Personal data file registers kept by a data security officer, not GIODO
The amendment introduces a new, general waiver from the obligation to register personal data files with GIODO.
Data administrators who appoint data security officers and submit their data to the record maintained by GIODO will be exempted from the obligation to register their personal data files with GIODO. The above waiver will not, however, apply to sensitive data files.
This does not mean that the data files kept by administrators will not be registered at all. The obligation will be transferred from GIODO to data security officers, who will maintain internal registers of personal data files kept by the data administrator.
A data security officer will have to keep a register of data files which so far did not have to be registered with GIODO, i.e. in particular:
- data files processed in connection with new staff hired by the data administrator or services performed for the administrator based on civil law agreements;
- data files processed only to issue an invoice or receipt or for the purposes of financial reporting;
- data files with only publicly available data.
The registration obligation will not apply to non-electronic files, provided that the files do not contain sensitive data, i.e., among other things, information about race or ethnicity, political views, religion, political or union affiliation or health.

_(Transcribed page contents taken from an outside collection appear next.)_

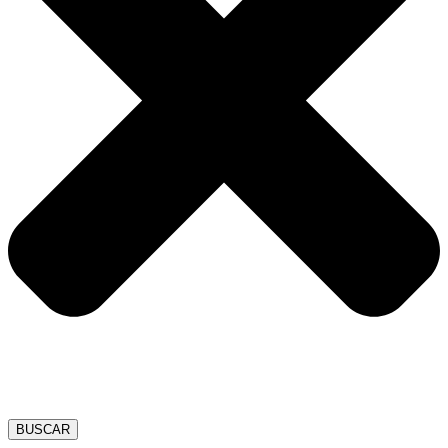
BUSCAR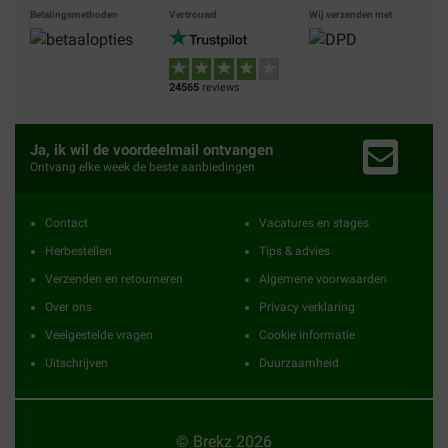
Betalingsmethoden
Vertrouwd
Wij verzenden met
24565
reviews
Ja, ik wil de voordeelmail ontvangen
Ontvang elke week de beste aanbiedingen
Contact
Vacatures en stages
Herbestellen
Tips & advies
Verzenden en retourneren
Algemene voorwaarden
Over ons
Privacy verklaring
Veelgestelde vragen
Cookie informatie
Uitschrijven
Duurzaamheid
© Brekz 2026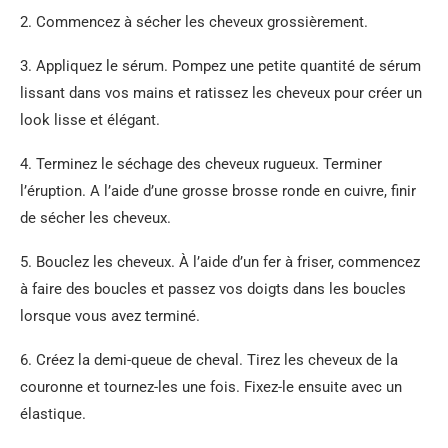
2. Commencez à sécher les cheveux grossièrement.
3. Appliquez le sérum. Pompez une petite quantité de sérum
lissant dans vos mains et ratissez les cheveux pour créer un
look lisse et élégant.
4. Terminez le séchage des cheveux rugueux. Terminer
l’éruption. A l’aide d’une grosse brosse ronde en cuivre, finir
de sécher les cheveux.
5. Bouclez les cheveux. À l’aide d’un fer à friser, commencez
à faire des boucles et passez vos doigts dans les boucles
lorsque vous avez terminé.
6. Créez la demi-queue de cheval. Tirez les cheveux de la
couronne et tournez-les une fois. Fixez-le ensuite avec un
élastique.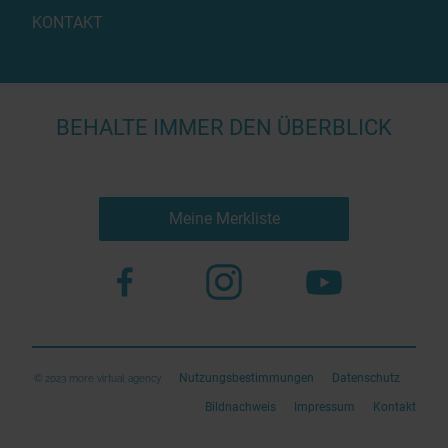
KONTAKT
BEHALTE IMMER DEN ÜBERBLICK
Meine Merkliste
Nutzungsbestimmungen
Datenschutz
© 2023 more virtual agency
Bildnachweis
Impressum
Kontakt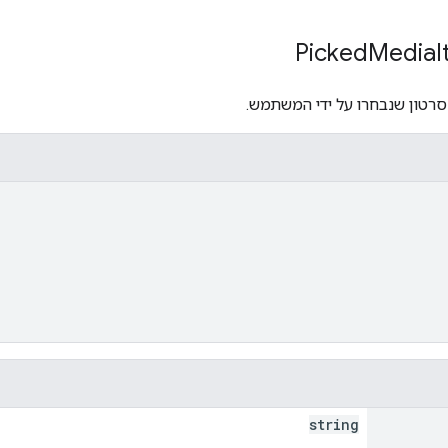
Media
I
 סרטון שנבחרו על ידי המשתמש.
string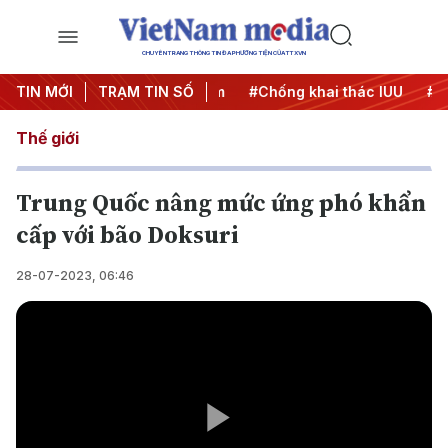
CHUYÊN TRANG THÔNG TIN ĐA PHƯƠNG TIỆN CỦA TTXVN
TIN MỚI
#Chiến dịch 500 ngày đêm
TRẠM TIN SỐ
#Chống khai thác IUU
#Căn
Thế giới
Trung Quốc nâng mức ứng phó khẩn
cấp với bão Doksuri
28-07-2023, 06:46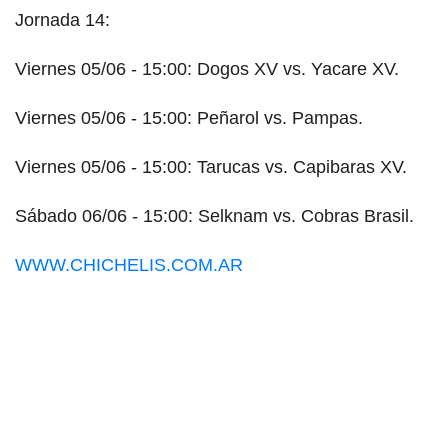
Jornada 14:
Viernes 05/06 - 15:00: Dogos XV vs. Yacare XV.
Viernes 05/06 - 15:00: Peñarol vs. Pampas.
Viernes 05/06 - 15:00: Tarucas vs. Capibaras XV.
Sábado 06/06 - 15:00: Selknam vs. Cobras Brasil.
WWW.CHICHELIS.COM.AR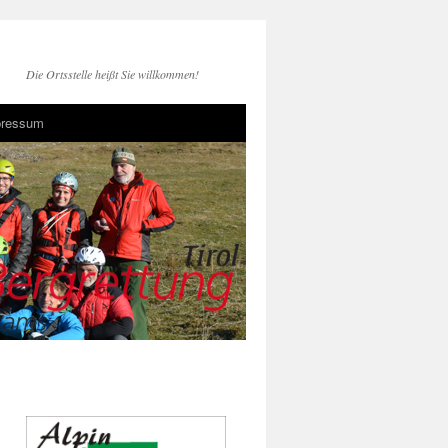
Die Ortsstelle heißt Sie willkommen!
pressum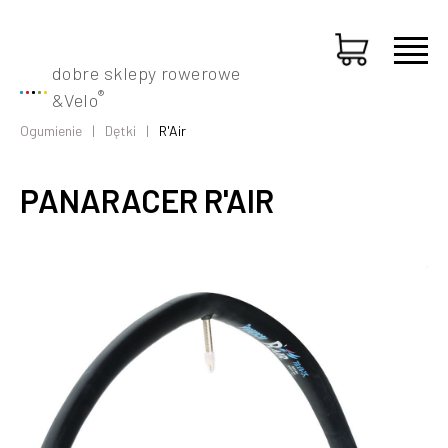
dobre sklepy rowerowe
®
&
Velo
Ogumienie
Dętki
R'Air
PANARACER R'AIR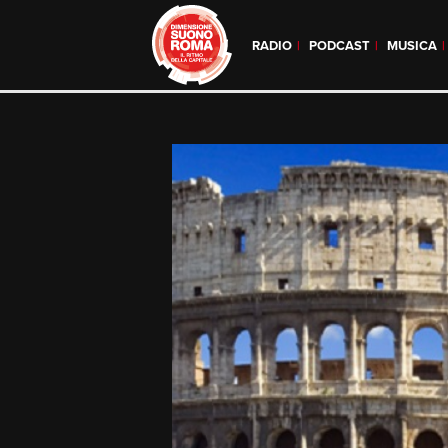
RADIO
PODCAST
MUSICA
Skip
to
content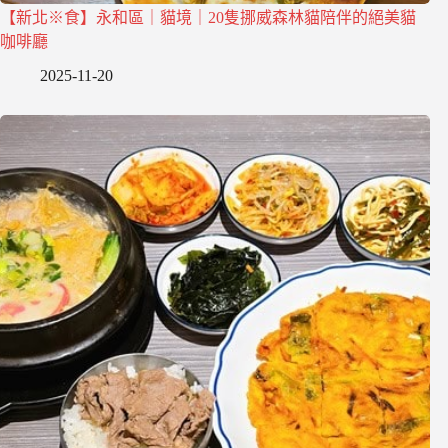
【新北※食】永和區｜貓境｜20隻挪威森林貓陪伴的絕美貓
咖啡廳
2025-11-20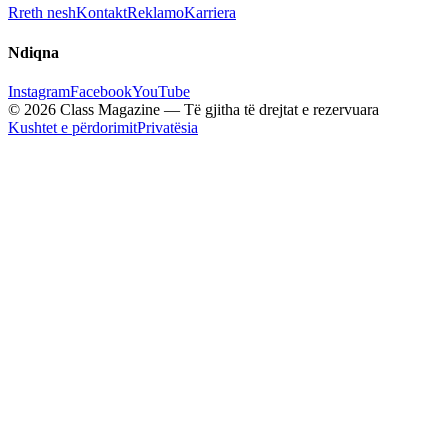
Rreth nesh
Kontakt
Reklamo
Karriera
Ndiqna
Instagram
Facebook
YouTube
© 2026 Class Magazine — Të gjitha të drejtat e rezervuara
Kushtet e përdorimit
Privatësia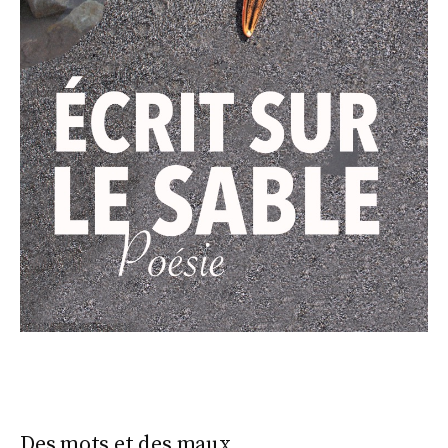
Des mots et des maux...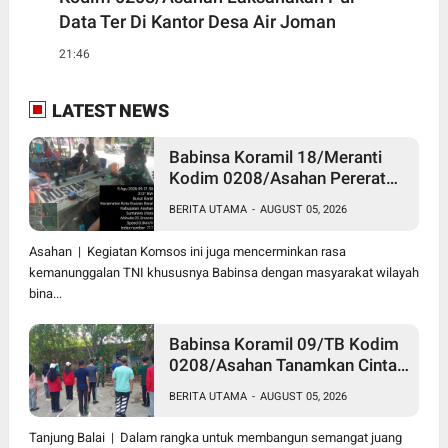
Data Ter Di Kantor Desa Air Joman
21:46
LATEST NEWS
Babinsa Koramil 18/Meranti
Kodim 0208/Asahan Pererat
Silaturahmi Lewat Komsos
BERITA UTAMA
-
AUGUST 05, 2026
Dengan Warga Masyarakat
Binaan
Asahan | Kegiatan Komsos ini juga mencerminkan rasa
kemanunggalan TNI khususnya Babinsa dengan masyarakat wilayah
bina...
Babinsa Koramil 09/TB Kodim
0208/Asahan Tanamkan Cinta
Tanah Air Lewat Wasbang
BERITA UTAMA
-
AUGUST 05, 2026
Kepada Siswa-siswi MAN1
Kota Tanjung Balai
Tanjung Balai | Dalam rangka untuk membangun semangat juang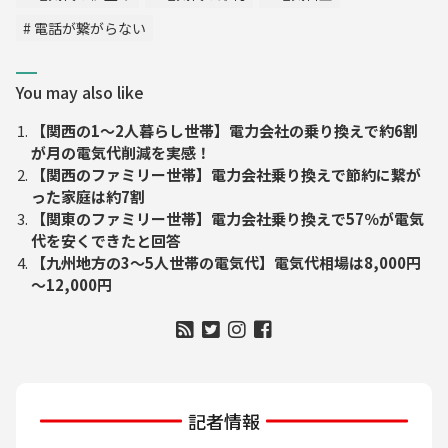
電話が繋がらない
You may also like
【関西の1～2人暮らし世帯】電力会社の乗り換えで約6割
が月の電気代削減を実感！
【関西のファミリー世帯】電力会社乗り換えで節約に繋が
った家庭は約7割
【関東のファミリー世帯】電力会社乗り換えで57％が電気
代を安くできたと回答
【九州地方の3～5人世帯の電気代】電気代相場は8,000円
～12,000円
記者情報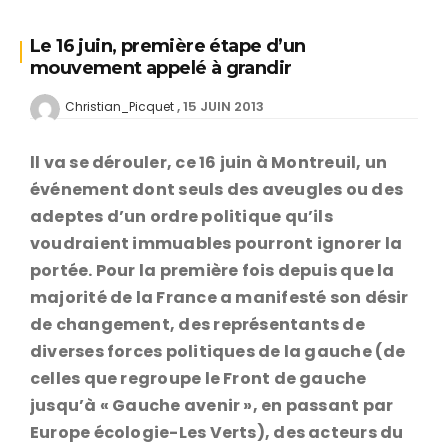
Le 16 juin, première étape d’un
mouvement appelé à grandir
15 JUIN 2013
Christian_Picquet
ll va se dérouler, ce 16 juin à Montreuil, un
événement dont seuls des aveugles ou des
adeptes d’un ordre politique qu’ils
voudraient immuables pourront ignorer la
portée. Pour la première fois depuis que la
majorité de la France a manifesté son désir
de changement, des représentants de
diverses forces politiques de la gauche (de
celles que regroupe le Front de gauche
jusqu’à « Gauche avenir », en passant par
Europe écologie-Les Verts), des acteurs du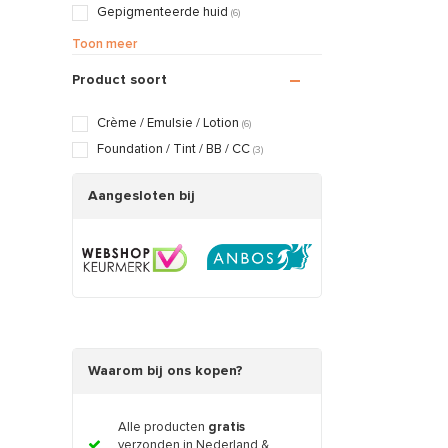
Gepigmenteerde huid
(6)
Gevoelige / Geïrriteerde huid
(4)
Toon meer
Huidveroudering
(6)
Product soort
Littekens / Brandwonden
(4)
Rosacea / Couperose huid
(4)
Crème / Emulsie / Lotion
(6)
Verslapte huid
(6)
Foundation / Tint / BB / CC
(3)
Vette / Gecombineerde huid
(6)
Vochtarme / Trekkerige huid
Aangesloten bij
(6)
Zwangerschapshuid
(3)
Waarom bij ons kopen?
Alle producten
gratis
verzonden in Nederland &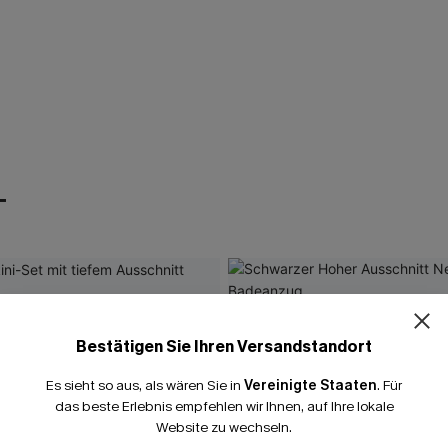
T
Bestätigen Sie Ihren Versandstandort
Es sieht so aus, als wären Sie in
Vereinigte Staaten
.
Für
das beste Erlebnis empfehlen wir Ihnen, auf Ihre lokale
Website zu wechseln.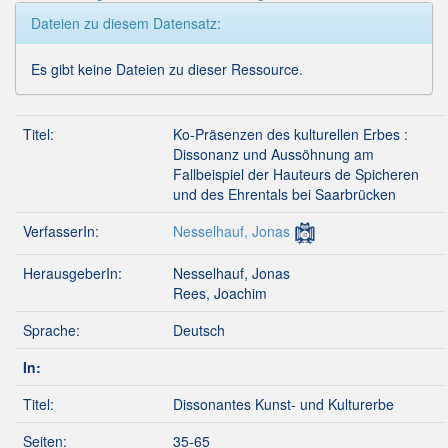
Dateien zu diesem Datensatz:
Es gibt keine Dateien zu dieser Ressource.
Titel:
Ko-Präsenzen des kulturellen Erbes :
Dissonanz und Aussöhnung am
Fallbeispiel der Hauteurs de Spicheren
und des Ehrentals bei Saarbrücken
VerfasserIn:
Nesselhauf, Jonas
HerausgeberIn:
Nesselhauf, Jonas
Rees, Joachim
Sprache:
Deutsch
In:
Titel:
Dissonantes Kunst- und Kulturerbe
Seiten:
35-65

The register of data files kept internally by an information security officer will be open and the officer will be obliged to reveal it to any interested party.
Every personal data file in the register kept by officer will have to comprise information about, among other things, the legal basis for the processing of data in the file; the reasons for the processing; types of persons whose data is in the file; scope of processed data; transfer to third countries, how the data is collected and revealed; and who receives the data.